Témoignages d’élu.e.s

Les élu.e.s nous racontent.
La rédaction
La rédaction
Publié le 21 novembre 2023
PHILIPPE GOSSELIN, député LR de la Manche

« Une pincée de cumul des mandats pour rétablir un lien entre les échelons nationaux et locaux »

Travaillant sur le sujet depuis plus de dix ans et ancien maire d’une commune rurale, je constate que les élus locaux sont de véritables couteaux suisses. Ils sont décideurs, gestionnaires des ressources humaines, médiateurs, urbanistes, assistants sociaux… C’est une charge mentale qui pèse 24 heures sur 24 et 7 jours sur 7. Cela fait des années que nous parlons du statut de l’élu. Il semble néanmoins que ce mandat soit indéniablement plus compliqué. Les élus ont besoin d’être protégés et rassurés. Il ne s’agit pas uniquement de revaloriser les indemnités d’élus. Il faut aussi mieux former pour permettre aux élus d’exercer les pouvoirs qui sont les leurs, accompagner notamment après le mandat, valoriser les acquis de l’expérience. C’est un ensemble. Concernant le financement, les collectivités doivent
être responsabilisées. Une part de leur budget doit être mobilisée. Mais n’oublions pas que les maires occupent des fonctions pour le compte de l’État. Ils sont une porte d’entrée vers plusieurs services du quotidien. Cela doit être reconnu, y compris dans le versement de dotations particulières. Par ailleurs, ne mettons pas les élus en porte-à-faux face à leurs budgets. Si les collectivités doivent porter seules ces mesures, elles ne se feront pas. Enfin, il faut aussi poser la question du cumul des mandats. Je fais partie des traumatisés de la fin du cumul entre les fonctions de maire et de parlementaire. Ce sujet n’est certes pas populaire. Je pense qu’il faudrait cependant réfléchir à une pincée de cumul, afin de retrouver un lien entre l’échelon national et local.
FRÉDÉRIC ROIG, maire de Pégairolles-de-l’Escalette (151 habitants), dans l’Hérault

« Maire d’un village rural depuis 28 ans, j’ai vu la situation se dégrader progressivement… »

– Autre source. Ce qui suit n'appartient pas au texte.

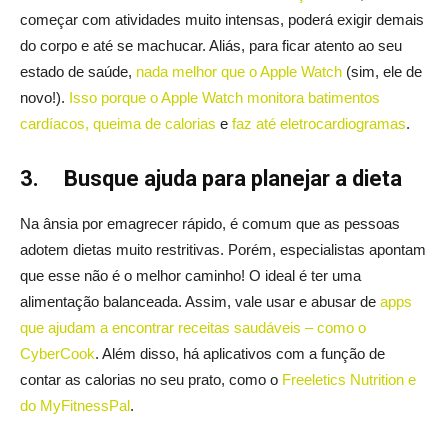
começar com atividades muito intensas, poderá exigir demais
do corpo e até se machucar. Aliás, para ficar atento ao seu
estado de saúde,
nada melhor que o Apple Watch
(sim, ele de
novo!).
Isso porque o Apple Watch monitora batimentos
cardíacos, queima de calorias
e
faz até eletrocardiogramas
.
3.
Busque ajuda para planejar a dieta
Na ânsia por emagrecer rápido, é comum que as pessoas
adotem dietas muito restritivas. Porém, especialistas apontam
que esse não é o melhor caminho! O ideal é ter uma
alimentação balanceada. Assim, vale usar e abusar de
apps
que ajudam a encontrar receitas saudáveis – como o
CyberCook
. Além disso, há aplicativos com a função de
contar as calorias no seu prato, como o
Freeletics Nutrition e
do MyFitnessPal
.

Être élu local relève d’un engagement de tous les instants. Dans une petite commune comme la mienne, mon rôle est autant de résoudre les avaries d’écoulement d’eaux liées au réseau que d’accompagner une famille qui vient de perdre un proche, ou être en alerte en cas d’intempérie, mais aussi régler les problèmes à l’école tout en organisant la fête du village… On se dépatouille. Être élu, ce n’est pas simplement signer des parapheurs et assister au conseil municipal. Cela doit être reconnu. Maire d’un village rural depuis 28 ans, j’ai vu la fonction se dégrader progressivement. L’action publique s’est complexifiée. D’abord, les années 2000 ont constitué
un tournant avec l’inscription du principe de précaution dans la Constitution. Nous avons basculé dans une société du contentieux avec une augmentation des recours. Aujourd’hui, le temps de préparation des projets est parfois plus long que celui des travaux. Il est plus difficile d’agir. De plus, les transferts de compétences aux collectivités des lois ALUR et NOTRe n’ont pas été suivis d’un transfert des moyens équivalents. En résulte un délitement de la prise de décision publique. Face à ces constats, nous devons agir pour simplifier l’action publique, redonner de la responsabilité aux élus locaux et lutter contre les injonctions contradictoires.
CATHERINE LHÉRITIER, maire de Valloire-sur-Cisse (311 habitants), dans le Loir-et-Cher

« Il existe un sentiment de vulnérabilité, les démissions de maires augmentent »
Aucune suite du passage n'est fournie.